Facebook Offers Incredible Targeted Spamming Opportunity to Spammers
I am really amazed that I seem to be the only one that sees this for what the spammers will see it as: an incredible opportunity to send out tons of highly targeted spam emails, tailored to the recipient's product preferences.
Imagine you have a website that sells cheap counterfeit goods and you want the maximum return on your spamming campaign. For each fake product you sell on your site, visit the official fan page of the real product. For each post on their wall, scrape the profile URLs for every like and comment that appears there. Toss out all duplicates. Extract the usernames from the URLs. Attach "@facebook.com" to the end of them. Send your targeted emails to the lovers of the actual products, offering them incredible deals on the products they love. Repeat with another of your fake products until you have covered your entire inventory.
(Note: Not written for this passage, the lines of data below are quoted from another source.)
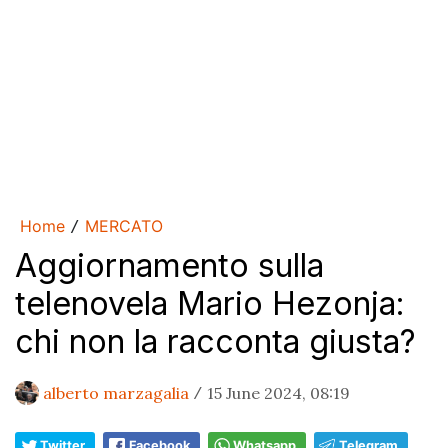
Home
MERCATO
/
Aggiornamento sulla
telenovela Mario Hezonja:
chi non la racconta giusta?
alberto marzagalia
15 June 2024, 08:19
/
Twitter
Facebook
Whatsapp
Telegram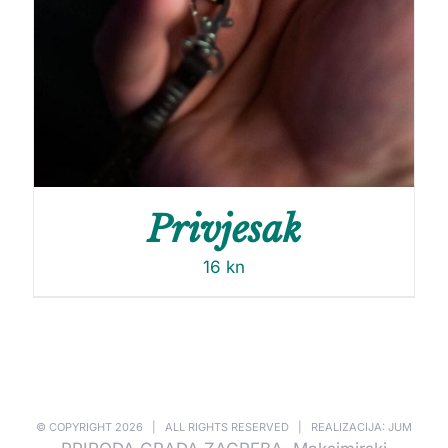
Privjesak
16
kn
© COPYRIGHT
2026 | ALL RIGHTS RESERVED | REALIZACIJA: JUM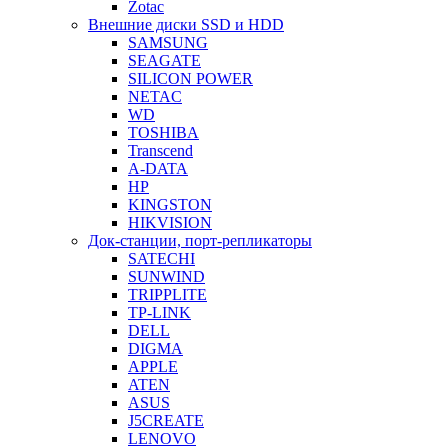
Zotac
Внешние диски SSD и HDD
SAMSUNG
SEAGATE
SILICON POWER
NETAC
WD
TOSHIBA
Transcend
A-DATA
HP
KINGSTON
HIKVISION
Док-станции, порт-репликаторы
SATECHI
SUNWIND
TRIPPLITE
TP-LINK
DELL
DIGMA
APPLE
ATEN
ASUS
J5CREATE
LENOVO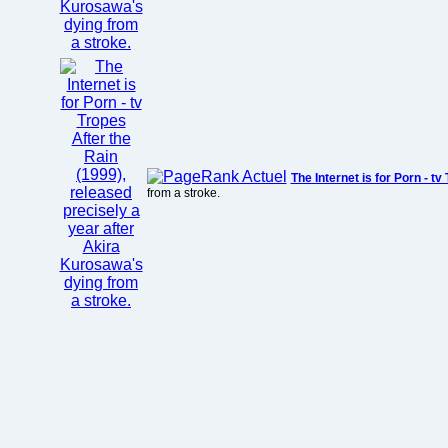
The Internet is for Porn - tv
from a stroke.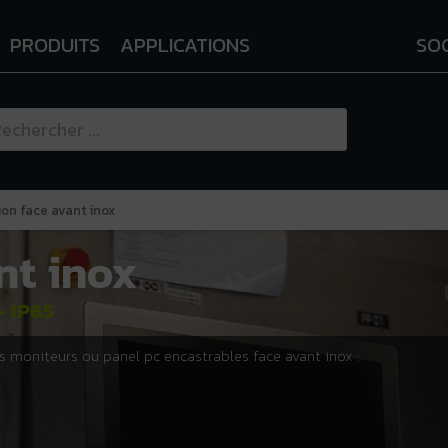
PRODUITS
APPLICATIONS
SO
ion face avant inox
nt inox
- IP65
s moniteurs ou panel pc encastrables face avant inox :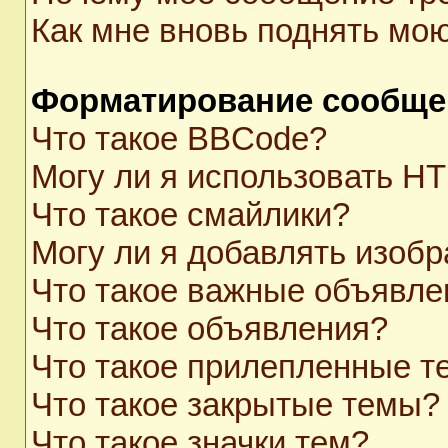
Как мне вновь поднять мо
Форматирование сообще
Что такое BBCode?
Могу ли я использовать H
Что такое смайлики?
Могу ли я добавлять изоб
Что такое важные объявле
Что такое объявления?
Что такое прилепленные 
Что такое закрытые темы?
Что такое значки тем?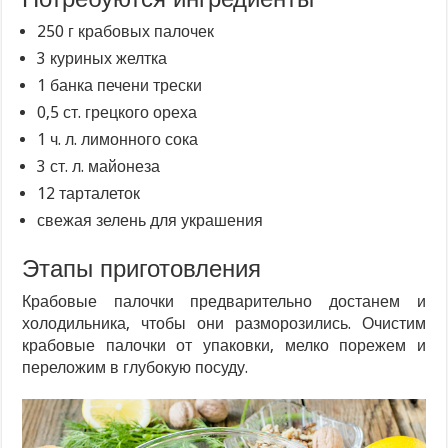
250 г крабовых палочек
3 куриных желтка
1 банка печени трески
0,5 ст. грецкого ореха
1 ч. л. лимонного сока
3 ст. л. майонеза
12 тарталеток
свежая зелень для украшения
Этапы приготовления
Крабовые палочки предварительно достанем и
холодильника, чтобы они разморозились. Очистим
крабовые палочки от упаковки, мелко порежем и
переложим в глубокую посуду.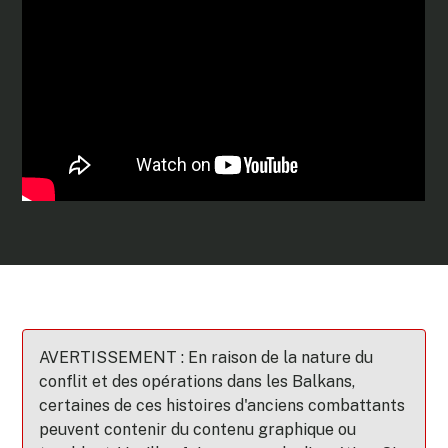
AVERTISSEMENT : En raison de la nature du
conflit et des opérations dans les Balkans,
certaines de ces histoires d'anciens combattants
peuvent contenir du contenu graphique ou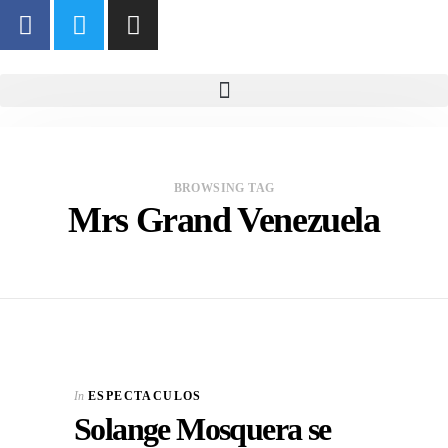
BROWSING TAG
Mrs Grand Venezuela
In
ESPECTACULOS
Solange Mosquera se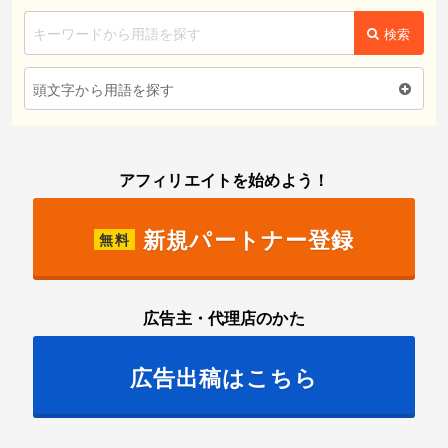
検索
頭文字から用語を探す
アフィリエイトを始めよう！
新規パートナー登録
無料
広告主・代理店のかた
広告出稿はこちら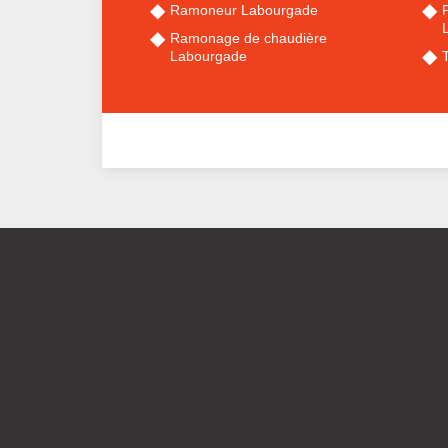
Ramoneur Labourgade
Ramonage de chaudière
Labourgade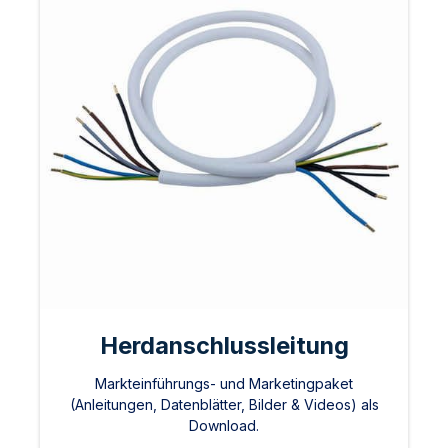
Herdanschlussleitung
Markteinführungs- und Marketingpaket
(Anleitungen, Datenblätter, Bilder & Videos) als
Download.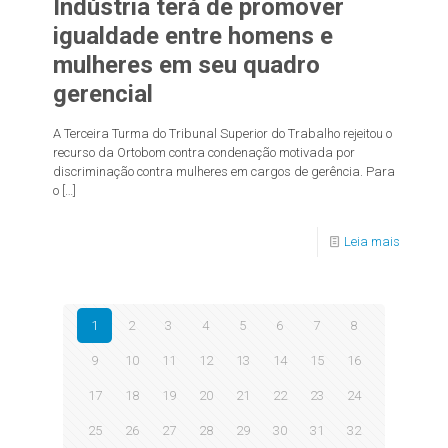
Indústria terá de promover
igualdade entre homens e
mulheres em seu quadro
gerencial
A Terceira Turma do Tribunal Superior do Trabalho rejeitou o
recurso da Ortobom contra condenação motivada por
discriminação contra mulheres em cargos de gerência. Para
o
[…]
Leia mais
1
2
3
4
5
6
7
8
9
10
11
12
13
14
15
16
17
18
19
20
21
22
23
24
25
26
27
28
29
30
31
32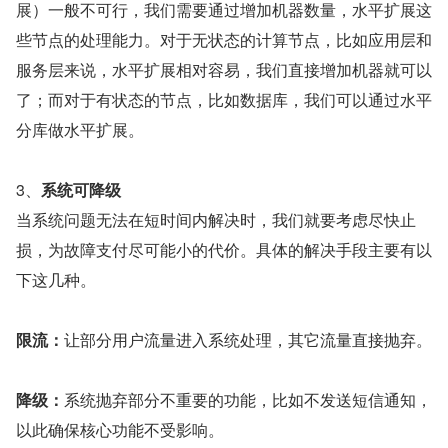
展）一般不可行，我们需要通过增加机器数量，水平扩展这
些节点的处理能力。对于无状态的计算节点，比如应用层和
服务层来说，水平扩展相对容易，我们直接增加机器就可以
了；而对于有状态的节点，比如数据库，我们可以通过水平
分库做水平扩展。
3、
系统可降级
当系统问题无法在短时间内解决时，我们就要考虑尽快止
损，为故障支付尽可能小的代价。具体的解决手段主要有以
下这几种。
限流：
让部分用户流量进入系统处理，其它流量直接抛弃。
降级：
系统抛弃部分不重要的功能，比如不发送短信通知，
以此确保核心功能不受影响。  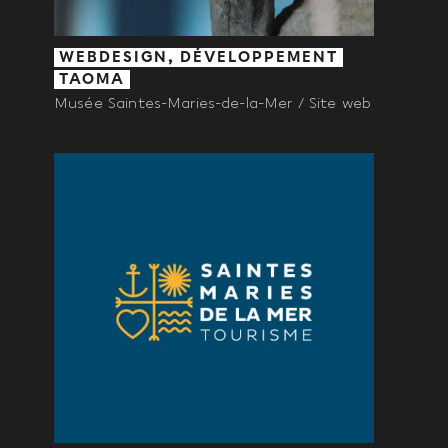
WEBDESIGN, DÉVELOPPEMENT
TAOMA
Musée Saintes-Maries-de-la-Mer / Site web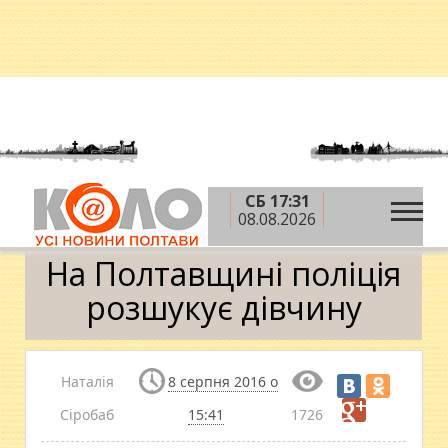
СБ 17:31
»
»
Головна
Новини
На Полтавщині поліція
08.08.2026
розшукує дівчину
На Полтавщині поліція
розшукує дівчину
Наталія
8 серпня 2016 о
Сіробаб
15:41
1726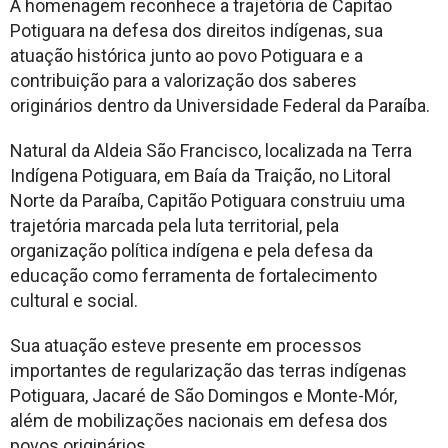
A homenagem reconhece a trajetória de Capitão
Potiguara na defesa dos direitos indígenas, sua
atuação histórica junto ao povo Potiguara e a
contribuição para a valorização dos saberes
originários dentro da Universidade Federal da Paraíba.
Natural da Aldeia São Francisco, localizada na Terra
Indígena Potiguara, em Baía da Traição, no Litoral
Norte da Paraíba, Capitão Potiguara construiu uma
trajetória marcada pela luta territorial, pela
organização política indígena e pela defesa da
educação como ferramenta de fortalecimento
cultural e social.
Sua atuação esteve presente em processos
importantes de regularização das terras indígenas
Potiguara, Jacaré de São Domingos e Monte-Mór,
além de mobilizações nacionais em defesa dos
povos originários.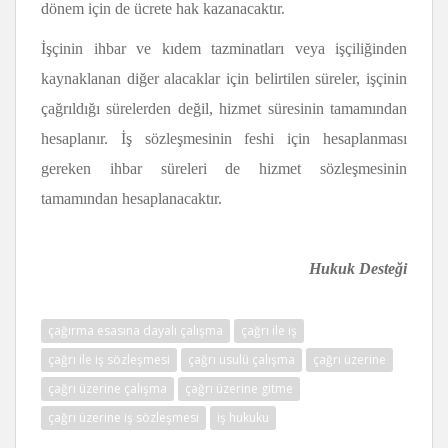
dönem için de ücrete hak kazanacaktır.
İşçinin ihbar ve kıdem tazminatları veya işçiliğinden
kaynaklanan diğer alacaklar için belirtilen süreler, işçinin
çağrıldığı sürelerden değil, hizmet süresinin tamamından
hesaplanır. İş sözleşmesinin feshi için hesaplanması
gereken ihbar süreleri de hizmet sözleşmesinin
tamamından hesaplanacaktır.
Hukuk Desteği
çağırma esasına dayalı çalışma
çağrı ile iş
çağrı ile iş sözleşmesi
çağrı usulü çalışma
çağrı üzerine
çağrı üzerine çalışma
çağrı üzerine gitme
çağrı üzerine iş sözleşmesi
iş hukuku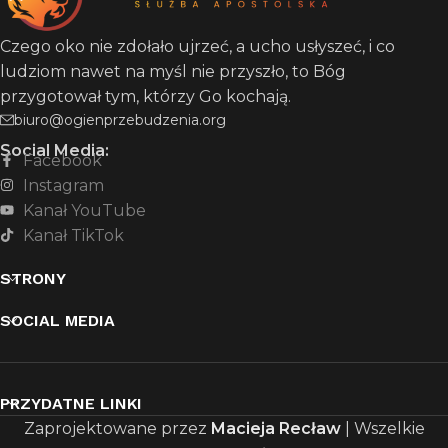
Czego oko nie zdołało ujrzeć, a ucho usłyszeć, i co
ludziom nawet na myśl nie przyszło, to Bóg
przygotował tym, którzy Go kochają.
biuro@ogienprzebudzenia.org
Social Media:
Facebook
Instagram
Kanał YouTube
Kanał TikTok
STRONY
SOCIAL MEDIA
PRZYDATNE LINKI
Zaprojektowane przez
Macieja Recław
| Wszelkie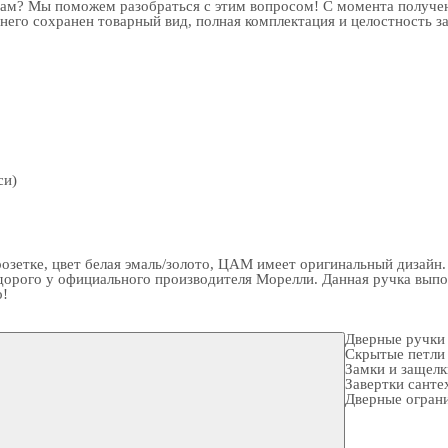
рам? Мы поможем разобраться с этим вопросом! С момента получен
 него сохранен товарный вид, полная комплектация и целостность з
си)
зетке, цвет белая эмаль/золото, ЦАМ имеет оригинальный дизайн. 
орого у официального производителя Морелли. Данная ручка выпол
о!
Дверные ручки
Скрытые петли
Замки и защел
Завертки санте
Дверные огран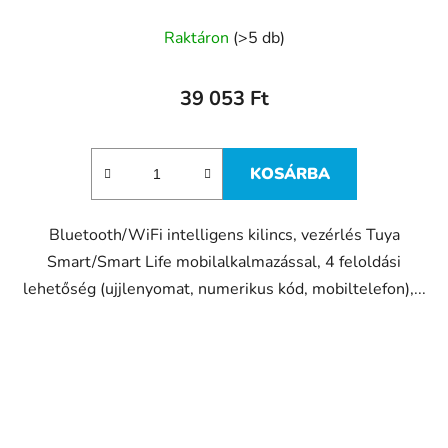
Raktáron
(>5 db)
39 053 Ft
KOSÁRBA
Bluetooth/WiFi intelligens kilincs, vezérlés Tuya
Smart/Smart Life mobilalkalmazással, 4 feloldási
lehetőség (ujjlenyomat, numerikus kód, mobiltelefon),...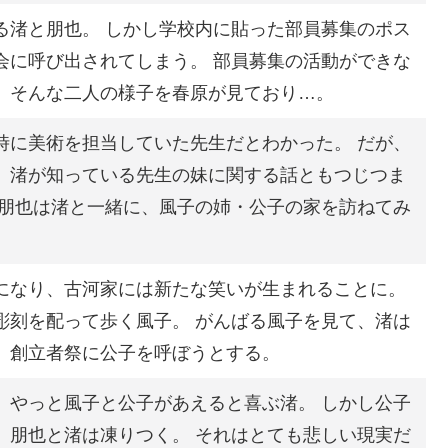
る渚と朋也。 しかし学校内に貼った部員募集のポス
会に呼び出されてしまう。 部員募集の活動ができな
。そんな二人の様子を春原が見ており…。
時に美術を担当していた先生だとわかった。 だが、
、渚が知っている先生の妹に関する話ともつじつま
た朋也は渚と一緒に、風子の姉・公子の家を訪ねてみ
になり、古河家には新たな笑いが生まれることに。
彫刻を配って歩く風子。 がんばる風子を見て、渚は
、創立者祭に公子を呼ぼうとする。
。やっと風子と公子があえると喜ぶ渚。 しかし公子
、朋也と渚は凍りつく。 それはとても悲しい現実だ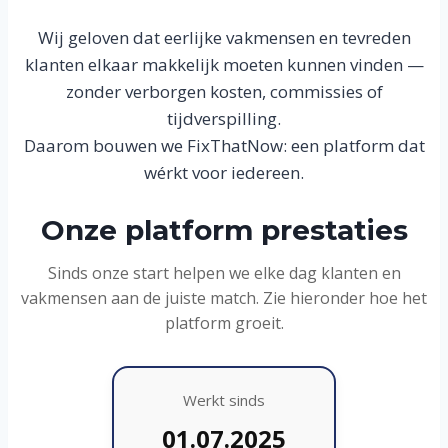
Wij geloven dat eerlijke vakmensen en tevreden
klanten elkaar makkelijk moeten kunnen vinden —
zonder verborgen kosten, commissies of
tijdverspilling.
Daarom bouwen we FixThatNow: een platform dat
wérkt voor iedereen.
Onze platform prestaties
Sinds onze start helpen we elke dag klanten en
vakmensen aan de juiste match. Zie hieronder hoe het
platform groeit.
Werkt sinds
01.07.2025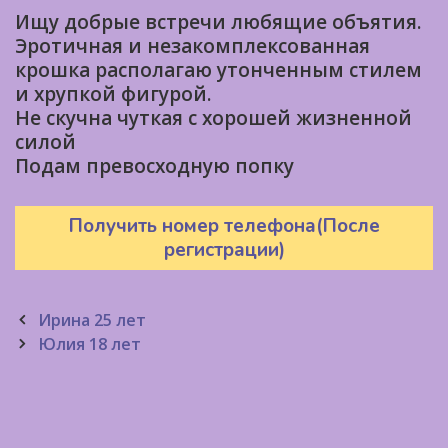
Ищу добрые встречи любящие объятия.
Эротичная и незакомплексованная
крошка располагаю утонченным стилем
и хрупкой фигурой.
Не скучна чуткая с хорошей жизненной
силой
Подам превосходную попку
Получить номер телефона(После
регистрации)
Post
Ирина 25 лет
navigation
Юлия 18 лет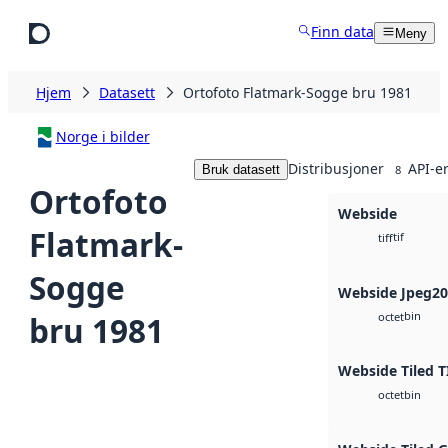
Hopp til hovedinnhold
Finn data
Meny
Hjem
Datasett
Ortofoto Flatmark-Sogge bru 1981
Norge i bilder
Distribusjoner
API-e
Bruk datasett
8
Ortofoto
Webside
Flatmark-
tif
tiff
Sogge
Webside Jpeg2
bin
bru 1981
octet
Webside Tiled T
bin
octet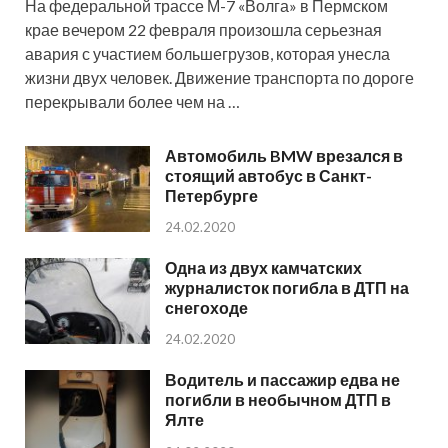
На федеральной трассе М-7 «Волга» в Пермском
крае вечером 22 февраля произошла серьезная
авария с участием большегрузов, которая унесла
жизни двух человек. Движение транспорта по дороге
перекрывали более чем на …
Автомобиль BMW врезался в
стоящий автобус в Санкт-
Петербурге
24.02.2020
Одна из двух камчатских
журналисток погибла в ДТП на
снегоходе
24.02.2020
Водитель и пассажир едва не
погибли в необычном ДТП в
Ялте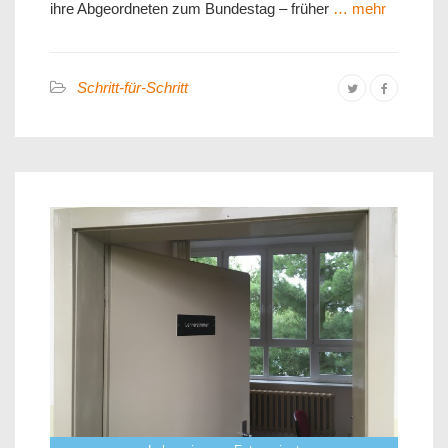
ihre Abgeordneten zum Bundestag – früher
… mehr
Schritt-für-Schritt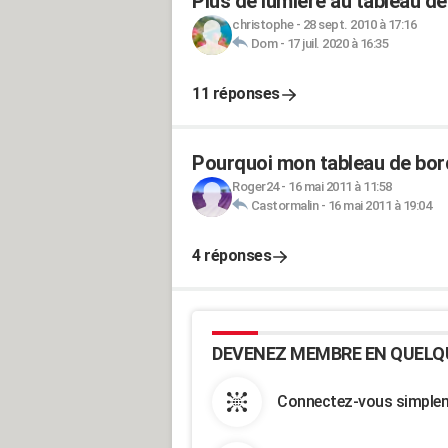
Plus de lumière au tableau de
christophe
-
28 sept. 2010 à 17:16
Dom
-
17 juil. 2020 à 16:35
11 réponses
Pourquoi mon tableau de bord
Roger24
-
16 mai 2011 à 11:58
Castormalin
-
16 mai 2011 à 19:04
4 réponses
DEVENEZ MEMBRE EN QUELQ
Connectez-vous simpleme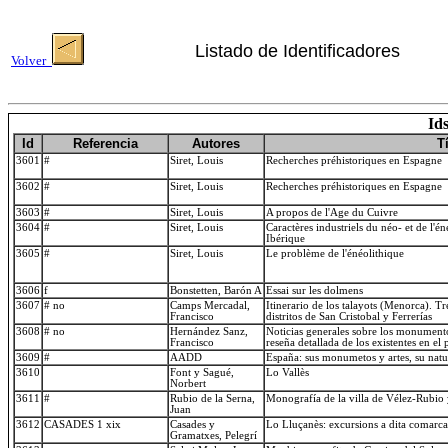
Listado de Identificadores
Volver
Id
Id
Referencia
Autores
T
3601
#
Siret, Louis
Recherches préhistoriques en Espagne
3602
#
Siret, Louis
Recherches préhistoriques en Espagne
3603
#
Siret, Louis
A propos de l'Age du Cuivre
3604
#
Siret, Louis
Caractères industriels du néo- et de l'é
Ibérique
3605
#
Siret, Louis
Le problème de l'énéolithique
3606
f
Bonstetten, Barón A
Essai sur les dolmens
3607
# no
Camps Mercadal,
Itinerario de los talayots (Menorca). T
Francisco
distritos de San Cristobal y Ferrerías
3608
# no
Hernández Sanz,
Noticias generales sobre los monumento
Francisco
reseña detallada de los existentes en el
3609
#
AADD
España: sus monumetos y artes, su natur
3610
Font y Sagué,
Lo Vallès
Norbert
3611
#
Rubio de la Serna,
Monografía de la villa de Vélez-Rubio
Juan
3612
CASADES 1 xix
Casades y
Lo Lluçanès: excursions a dita comarca
Gramatxes, Pelegrí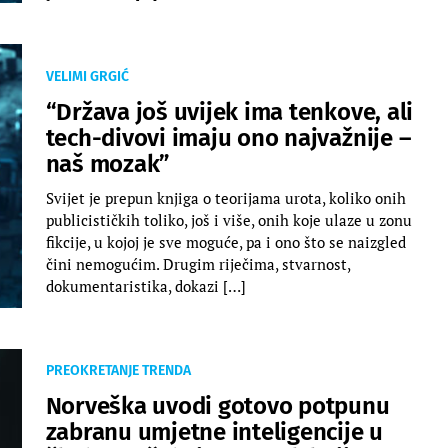
VELIMI GRGIĆ
“Država još uvijek ima tenkove, ali
tech-divovi imaju ono najvažnije –
naš mozak”
Svijet je prepun knjiga o teorijama urota, koliko onih
publicističkih toliko, još i više, onih koje ulaze u zonu
fikcije, u kojoj je sve moguće, pa i ono što se naizgled
čini nemogućim. Drugim riječima, stvarnost,
dokumentaristika, dokazi […]
PREOKRETANJE TRENDA
Norveška uvodi gotovo potpunu
zabranu umjetne inteligencije u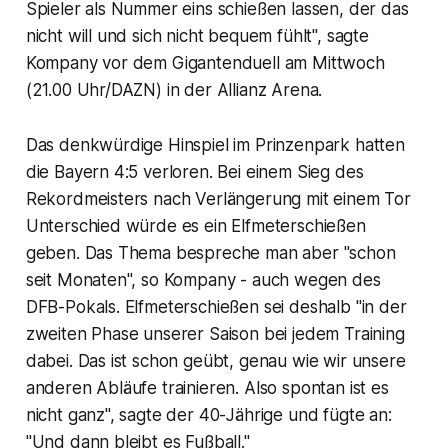
Spieler als Nummer eins schießen lassen, der das
nicht will und sich nicht bequem fühlt", sagte
Kompany vor dem Gigantenduell am Mittwoch
(21.00 Uhr/DAZN) in der Allianz Arena.
Das denkwürdige Hinspiel im Prinzenpark hatten
die Bayern 4:5 verloren. Bei einem Sieg des
Rekordmeisters nach Verlängerung mit einem Tor
Unterschied würde es ein Elfmeterschießen
geben. Das Thema bespreche man aber "schon
seit Monaten", so Kompany - auch wegen des
DFB-Pokals. Elfmeterschießen sei deshalb "in der
zweiten Phase unserer Saison bei jedem Training
dabei. Das ist schon geübt, genau wie wir unsere
anderen Abläufe trainieren. Also spontan ist es
nicht ganz", sagte der 40-Jährige und fügte an:
"Und dann bleibt es Fußball."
There will probably soon be tools to automate the process to make it so easy to exploit Facebook's new email system in this manner.
You see, before the @facebook.com email address was an option and you could opt out. Now it is not. Facebook gave it to you whether you wanted it or not, planned to use it or not. And they don't allow you to choose one that differs from the name in your profile URL. And hiding the email address from your profile doesn't delete it from existence, doesn't stop anyone from using it to send you maill. This new unwanted email address only helps the spammers to be more effective in their spamming.
Sophos officials seem to agree, but they think it will simply result in a flood of product, phishing scams and malware spam, and they are probably right. What they seem to miss is how highly targeted the spam will become.